Человек, сидевший рядом с Акокой на его кровати, поднялся, дотянулся до акокиных штанов и швырнул их Акоке на колени.

– Давайте по порядку, – сказал Акока. – Вы, значит, от меня хотите, чтобы я не только своей рукой навазелинил себе задницу, но еще и сам сбегал в аптеку за вазелином.

– Грубиян, – ласково сказал жуткий человек и положил на плечо Акоки свою каменную десницу.

Акока затрепетал.

– У тебя ведь нет другого выхода кроме как работать на нас, – сказал гость. – Любая структура к югу от Рио-Гранде от тебя открестится как от чёрта. Натворил ты дел, Акока. Убийство, предательство, браконьерство, наркоторговля, промискуитет со вдовой убитого…

– Вранье! – возразил Акока. – Браконьерства не было.

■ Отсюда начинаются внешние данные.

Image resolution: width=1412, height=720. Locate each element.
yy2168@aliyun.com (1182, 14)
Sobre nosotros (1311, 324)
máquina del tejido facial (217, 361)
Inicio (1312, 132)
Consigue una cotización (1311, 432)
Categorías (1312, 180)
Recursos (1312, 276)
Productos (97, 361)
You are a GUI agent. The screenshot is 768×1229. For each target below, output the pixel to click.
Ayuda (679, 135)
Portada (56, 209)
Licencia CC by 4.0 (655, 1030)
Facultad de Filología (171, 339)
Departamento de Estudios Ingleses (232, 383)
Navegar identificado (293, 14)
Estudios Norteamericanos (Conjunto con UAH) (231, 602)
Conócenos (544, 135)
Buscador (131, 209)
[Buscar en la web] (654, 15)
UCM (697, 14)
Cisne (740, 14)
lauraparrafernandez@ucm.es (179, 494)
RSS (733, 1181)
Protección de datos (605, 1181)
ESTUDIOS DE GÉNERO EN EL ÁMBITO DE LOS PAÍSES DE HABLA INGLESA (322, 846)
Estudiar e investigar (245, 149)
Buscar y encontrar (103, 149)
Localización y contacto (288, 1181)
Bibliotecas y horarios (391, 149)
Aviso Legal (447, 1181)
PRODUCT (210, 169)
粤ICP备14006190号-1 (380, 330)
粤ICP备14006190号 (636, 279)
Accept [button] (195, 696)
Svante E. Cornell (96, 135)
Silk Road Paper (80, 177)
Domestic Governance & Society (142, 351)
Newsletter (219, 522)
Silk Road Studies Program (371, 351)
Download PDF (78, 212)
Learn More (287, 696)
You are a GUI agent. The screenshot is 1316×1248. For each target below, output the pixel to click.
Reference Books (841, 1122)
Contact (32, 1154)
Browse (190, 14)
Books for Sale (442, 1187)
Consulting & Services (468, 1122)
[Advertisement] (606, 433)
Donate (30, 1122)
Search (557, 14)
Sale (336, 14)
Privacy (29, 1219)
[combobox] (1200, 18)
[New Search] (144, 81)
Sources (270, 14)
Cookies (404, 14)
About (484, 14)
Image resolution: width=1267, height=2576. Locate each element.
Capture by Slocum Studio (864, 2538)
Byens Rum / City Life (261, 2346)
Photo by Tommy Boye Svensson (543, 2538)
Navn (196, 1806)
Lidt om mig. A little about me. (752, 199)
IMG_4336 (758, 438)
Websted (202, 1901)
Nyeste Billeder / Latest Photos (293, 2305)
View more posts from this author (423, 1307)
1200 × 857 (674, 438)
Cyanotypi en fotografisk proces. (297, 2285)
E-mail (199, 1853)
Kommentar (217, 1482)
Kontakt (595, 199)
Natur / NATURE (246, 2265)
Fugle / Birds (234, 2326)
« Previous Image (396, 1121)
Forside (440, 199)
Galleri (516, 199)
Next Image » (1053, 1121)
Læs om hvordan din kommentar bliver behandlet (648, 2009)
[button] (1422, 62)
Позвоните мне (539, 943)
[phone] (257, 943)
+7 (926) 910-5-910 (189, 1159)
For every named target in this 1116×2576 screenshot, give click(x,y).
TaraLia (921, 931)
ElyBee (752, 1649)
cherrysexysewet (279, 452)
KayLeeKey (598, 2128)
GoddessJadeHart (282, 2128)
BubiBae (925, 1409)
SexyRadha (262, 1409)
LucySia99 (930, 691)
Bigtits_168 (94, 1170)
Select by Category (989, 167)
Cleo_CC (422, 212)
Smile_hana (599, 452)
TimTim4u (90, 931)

– А плавники акулы? – визитёр кивнул на тюбик заветного снадобья. – Ты разве не знаешь, что акулы занесены в Красную Книгу как вымирающий вид? А вымирают они из-за таких как ты, Акока, любителей клубнички, которым мало три раза на дню кончить – подай им непременно четыре раза, а то и пять… Ну ладно, допустим, браконьерство тебе не пришить. Но и всего остального достаточно, Акока, для того, чтобы подвесить тебя на крюк в свинокоптильне и обрабатывать паяльной лампой – медленно…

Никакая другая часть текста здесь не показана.